▶ _DIRECTIONS_
Gather all lines from the material that contain the word "combattimento".

▶ _AVAILABLE RECORDS_
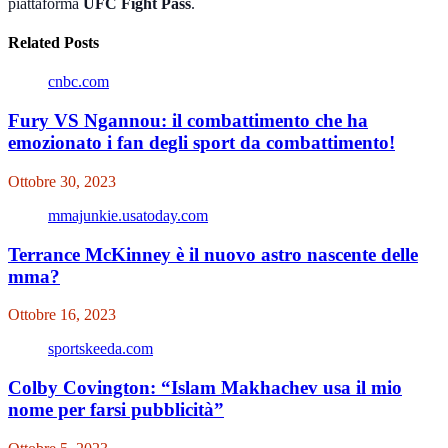
piattaforma
UFC Fight Pass
.
Related Posts
cnbc.com
Fury VS Ngannou: il combattimento che ha
emozionato i fan degli sport da combattimento!
Ottobre 30, 2023
mmajunkie.usatoday.com
Terrance McKinney è il nuovo astro nascente delle
mma?
Ottobre 16, 2023
sportskeeda.com
Colby Covington: “Islam Makhachev usa il mio
nome per farsi pubblicità”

▶ _ANSWER BOX_
Fury VS Ngannou: il combattimento che ha
emozionato i fan degli sport da combattimento!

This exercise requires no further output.